▸ Directions: Print the listing as it stands, omitting all images.

▸ Data section:

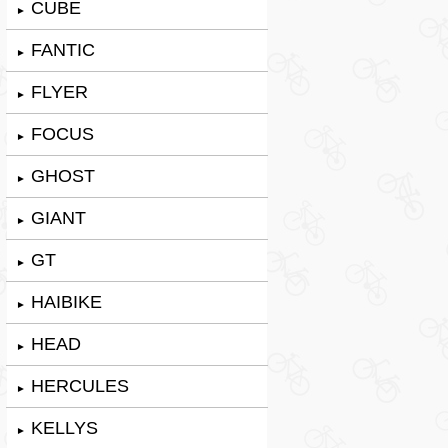
CUBE
►
FANTIC
►
FLYER
►
FOCUS
►
GHOST
►
GIANT
►
GT
►
HAIBIKE
►
HEAD
►
HERCULES
►
KELLYS
►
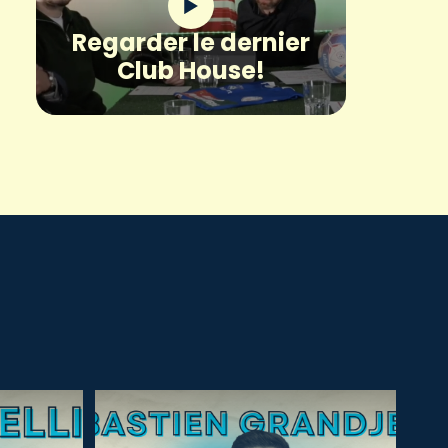
Regarder le dernier
Club House!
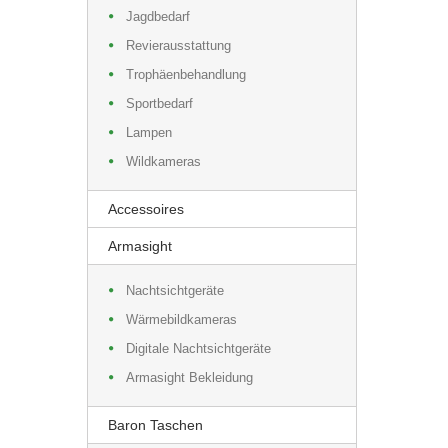
Jagdbedarf
Revierausstattung
Trophäenbehandlung
Sportbedarf
Lampen
Wildkameras
Accessoires
Armasight
Nachtsichtgeräte
Wärmebildkameras
Digitale Nachtsichtgeräte
Armasight Bekleidung
Baron Taschen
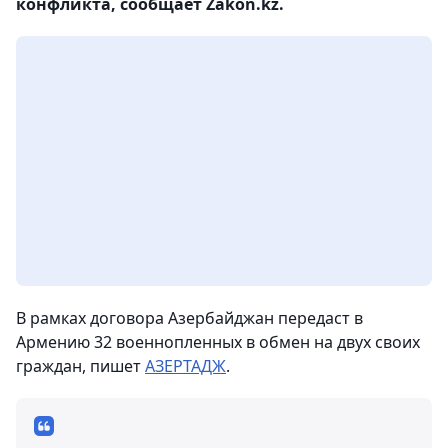
конфликта, сообщает Zakon.kz.
В рамках договора Азербайджан передаст в
Армению 32 военнопленных в обмен на двух своих
граждан, пишет
АЗЕРТАДЖ
.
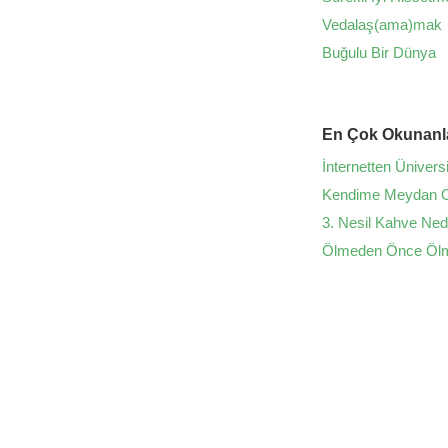
Vedalaş(ama)mak
Buğulu Bir Dünya
En Çok Okunanl
İnternetten Üniversi
Kendime Meydan O
3. Nesil Kahve Ned
Ölmeden Önce Öl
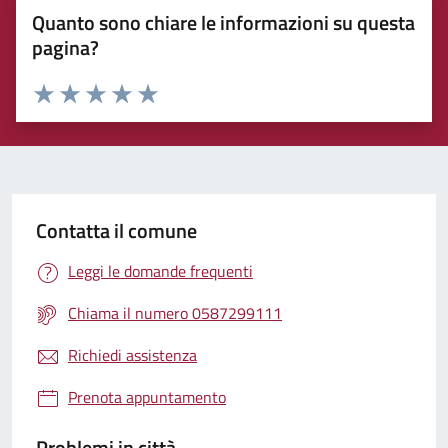
Quanto sono chiare le informazioni su questa
pagina?
Rating:
Valuta 1 stelle su 5
Valuta 2 stelle su 5
Valuta 3 stelle su 5
Valuta 4 stelle su 5
Valuta 5 stelle su 5
Contatta il comune
Leggi le domande frequenti
Chiama il numero 0587299111
Richiedi assistenza
Prenota appuntamento
Problemi in città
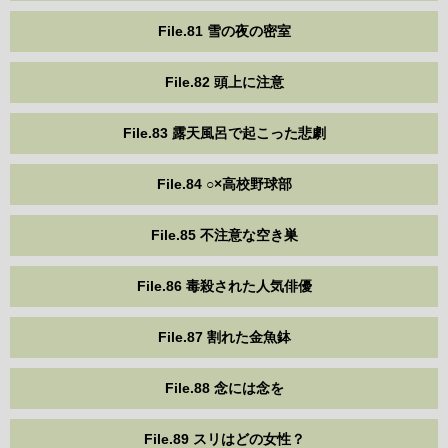
File.81 雪の夜の密室
File.82 頭上に注意
File.83 露天風呂で起こった悲劇
File.84 ○×高校野球部
File.85 不注意な空き巣
File.86 毒殺された人気俳優
File.87 割れた金魚鉢
File.88 念には念を
File.89 スリはどの女性？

▸ Written response:
CUBE
►
FANTIC
►
FLYER
►
FOCUS
►
GHOST
►
GIANT
►
GT
►
HAIBIKE
►
HEAD
►
HERCULES
►
KELLYS
►
Regarder le dernier
Club House!
Jagdbedarf
Revierausstattung
Trophäenbehandlung
Sportbedarf
Lampen
Wildkameras
Accessoires
Armasight
Nachtsichtgeräte
Wärmebildkameras
Digitale Nachtsichtgeräte
Armasight Bekleidung
Baron Taschen
конфликта, сообщает Zakon.kz.
В рамках договора Азербайджан передаст в
Армению 32 военнопленных в обмен на двух своих
граждан, пишет
АЗЕРТАДЖ
.
Vedalaş(ama)mak
Buğulu Bir Dünya
En Çok Okunanl
İnternetten Üniversi
Kendime Meydan O
3. Nesil Kahve Ned
Ölmeden Önce Öl
Quanto sono chiare le informazioni su questa
pagina?
Rating:
Valuta 1 stelle su 5
Valuta 2 stelle su 5
Valuta 3 stelle su 5
Valuta 4 stelle su 5
Valuta 5 stelle su 5
Contatta il comune
Leggi le domande frequenti
Chiama il numero 0587299111
Richiedi assistenza
Prenota appuntamento
Problemi in città
File.81 雪の夜の密室
File.82 頭上に注意
File.83 露天風呂で起こった悲劇
File.84 ○×高校野球部
File.85 不注意な空き巣
File.86 毒殺された人気俳優
File.87 割れた金魚鉢
File.88 念には念を
File.89 スリはどの女性？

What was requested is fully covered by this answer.